KEALAKEKUA — Drug addiction affects everyone — it doesn’t discriminate, Judge Melvin Fujino said during a Big Island Veterans Treatment Court graduation Monday afternoon.

Family members, friends, former colleagues and veterans court mentors and staff filled the judge’s courtroom at the courthouse on Halekii Street to celebrate Kealii Emmett’s accomplishment in completing in program, which he started last March.

A U.S. Army veteran, then employed with the Department of Public Safety’s Sheriff Division, Emmett suffered from drug addiction. Eventually, the 31-year-old traded the uniform for an orange jumpsuit.

Emmett served honorably from 2006-13. He was deployed to Iraq and was a paratrooper. He attributed his drug addiction to unresolved issues from his in time in the Army.

Joining veterans court wasn’t an easy path in the beginning, but Emmett eventually was humbled and sought change.

“While veterans court allowed you to make those changes, you regained your honor,” Fujino said. “Thank you for the honor of allowing us to watch you change into the man you are today.”

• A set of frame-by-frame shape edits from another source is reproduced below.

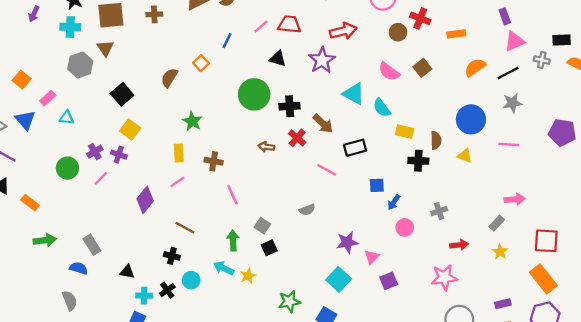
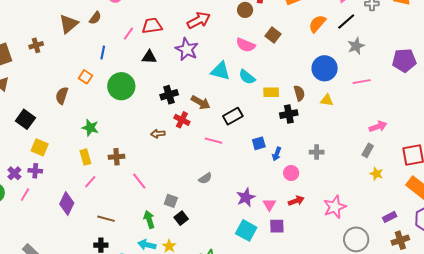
green circle: (254, 94) -> (121, 86), moved
gray cross: (439, 211) -> (317, 152), turned 32
red arrow: (459, 245) -> (296, 201), moved
purple square: (389, 281) -> (277, 226), moved, turned 35

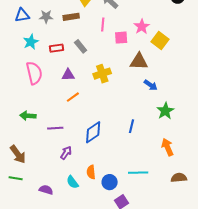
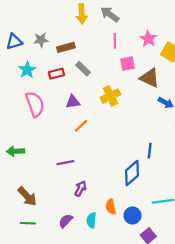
brown rectangle: (71, 17) -> (66, 47), moved
pink line: (103, 25) -> (115, 41), moved
pink square: (121, 38) -> (127, 64), moved
brown triangle: (139, 61) -> (150, 78), turned 30
green arrow: (28, 116) -> (15, 151), moved
blue diamond: (93, 132) -> (132, 173), moved
cyan semicircle: (72, 182) -> (91, 220), turned 48
purple semicircle: (46, 190) -> (66, 221), moved, turned -56

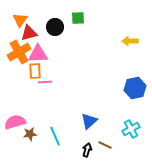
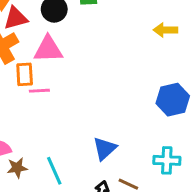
pink triangle: (38, 54) -> (48, 49), moved
cyan cross: (131, 129) -> (167, 160), turned 30

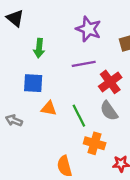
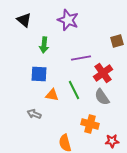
purple star: (88, 29) -> (68, 20), moved
green line: (79, 116) -> (74, 90), moved
gray arrow: (14, 120) -> (34, 114), moved

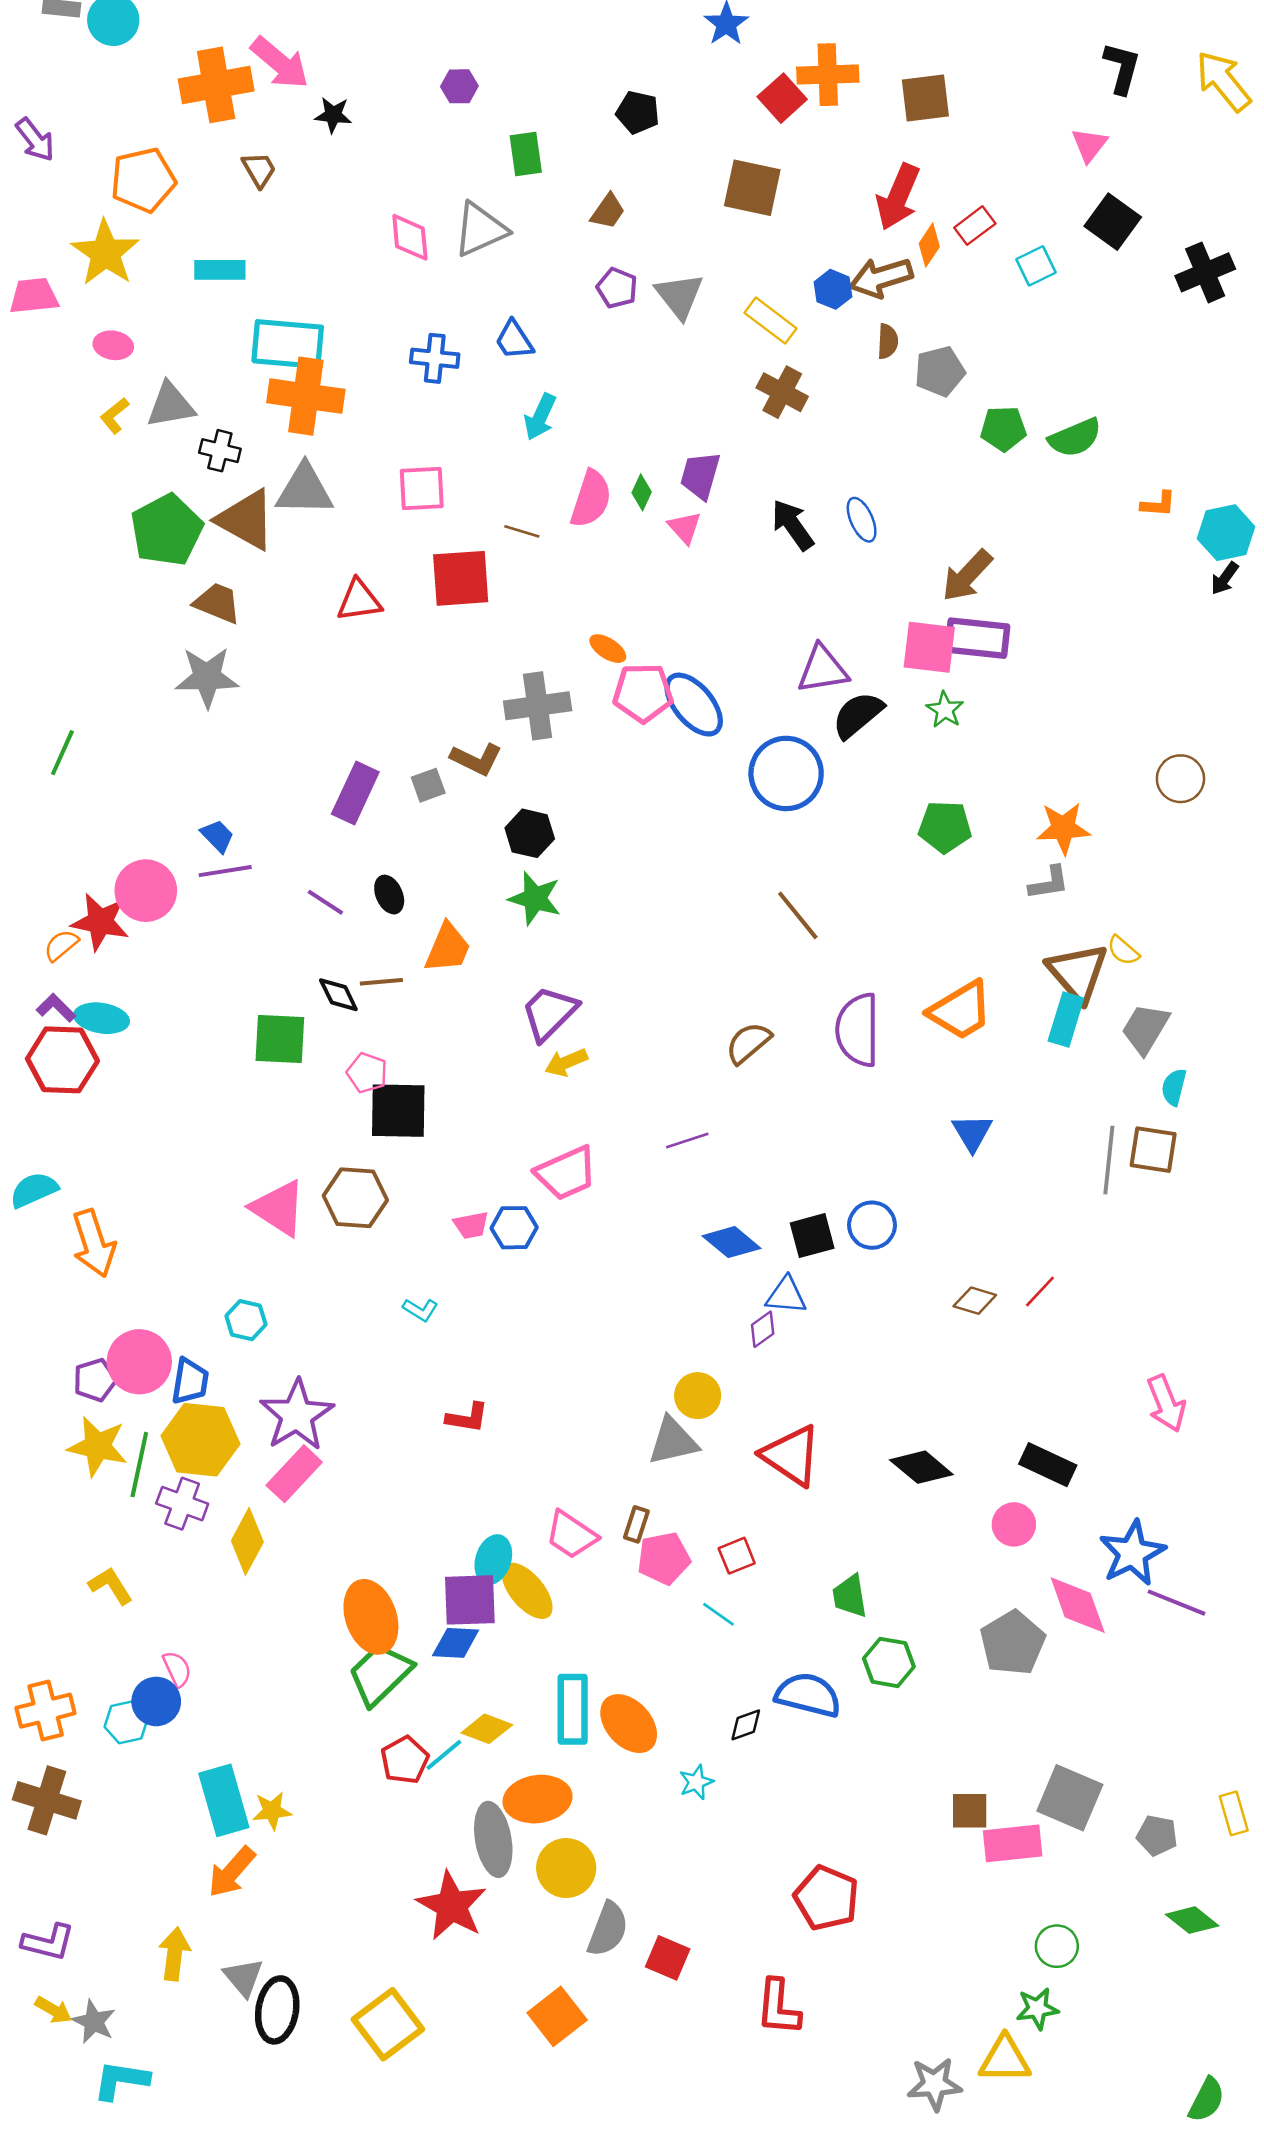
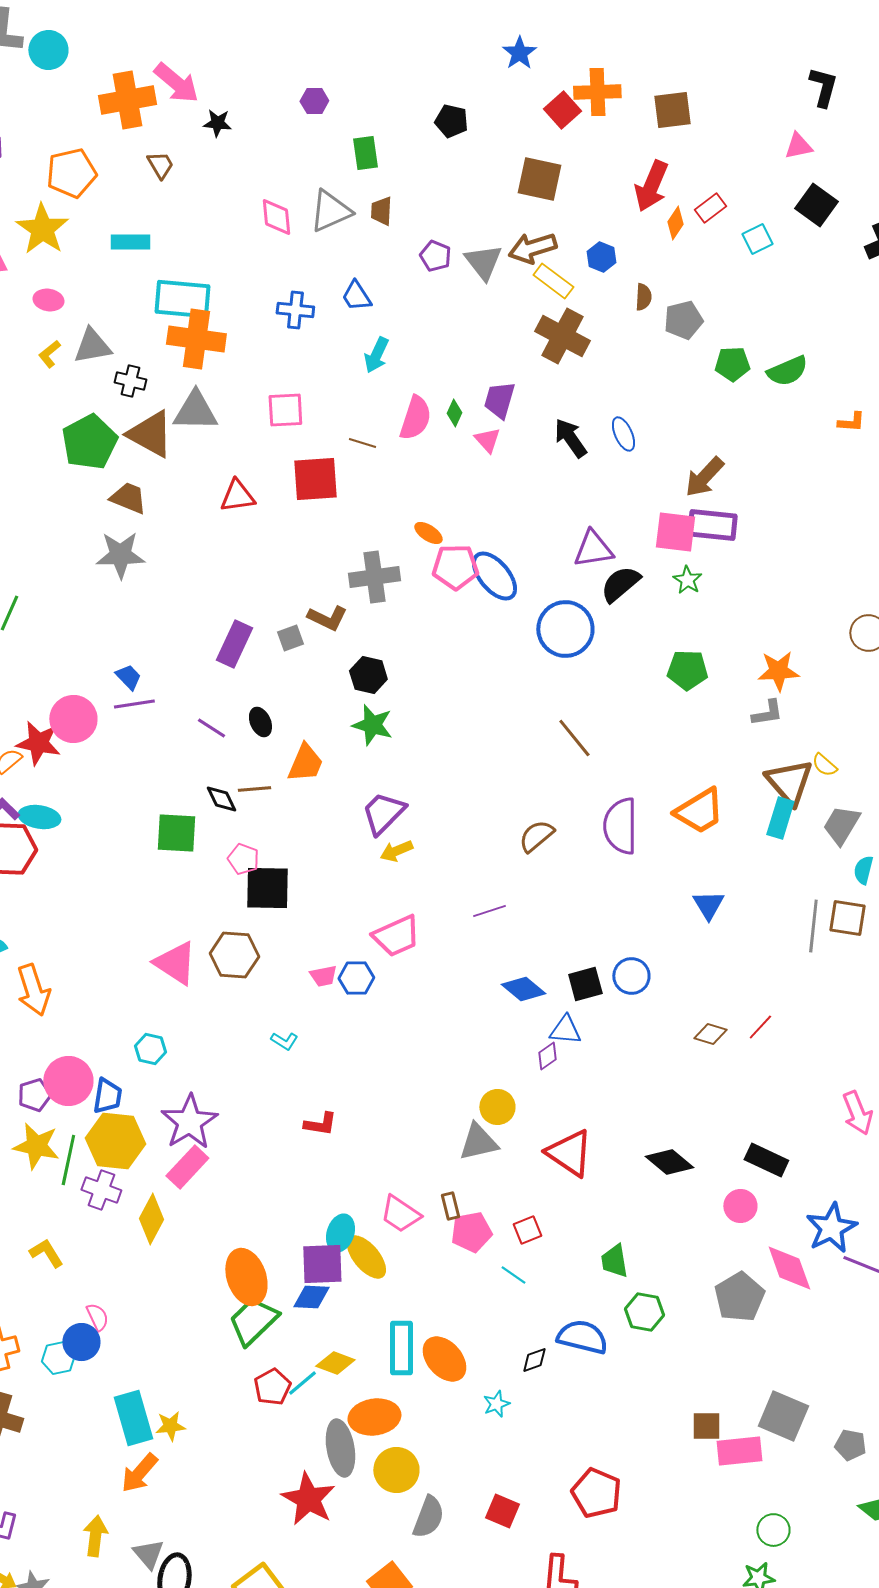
pink triangle: (1089, 145) -> (798, 146), turned 40
brown trapezoid: (608, 211) -> (381, 211), moved, turned 148
brown arrow: (881, 278) -> (532, 248), moved
brown cross: (782, 392) -> (562, 336), size x1.4
brown rectangle: (636, 1524) -> (450, 1206), turned -32
red square: (668, 1958) -> (502, 1511), moved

In the early stages of his recovery, people talked about how Emmett would run. But once he got committed, he made the program look easy.

A turning point for Emmett was when he sat down with Brenda Austin with Veterans Affairs.

“When I first met him he was wearing orange. He seemed to want the treatment we had to offer,” she said.

At that point in Veterans Treatment Court, they had never sent a client out of state for treatment. Despite Emmett’s “running” track record, they decided to take the chance and sent him to First Step Rehabilitation Center in Menlo Park, California.

After completing a 30-day program, Emmett said he was ready for the 90-day program. It was at the rehab he was able to connect with veterans his age that could relate to his struggles.

“I’m not alone,” Emmett later told the gathering of people on Monday. “I’m not the only one who has nightmares at night.”

Gaylene Hopson, Emmett’s mentor, also spoke.

“For those who aren’t veterans and don’t work with veterans, they fight demons,” Hopson said.

Emmett addressed those demons. Hopson said he learned what his triggers were and how to combat them.

“Honor, courage and commitment, you have them all,” Hopson said to Emmett. “Veterans have already been trained. They just lost their way and we need to get them the help they deserve.”

Sgt. Tanny Cazimero with the Sheriffs Division was Emmett’s sergeant when the 31-year-old was with the department. He watched what happened to him.

When Emmett got serious about the program, Cazimero said he never doubted his resolve.

Emmett thanked Cazimero and others in the Sheriffs Division for having faith in him and never judging him. He also expressed his gratitude to all those who had significant impacts on his recovery.

“With them believing in me, I’ve been able to move forward in a positive direction,” he said.

Emmett plans to go back to school and become a paramedic.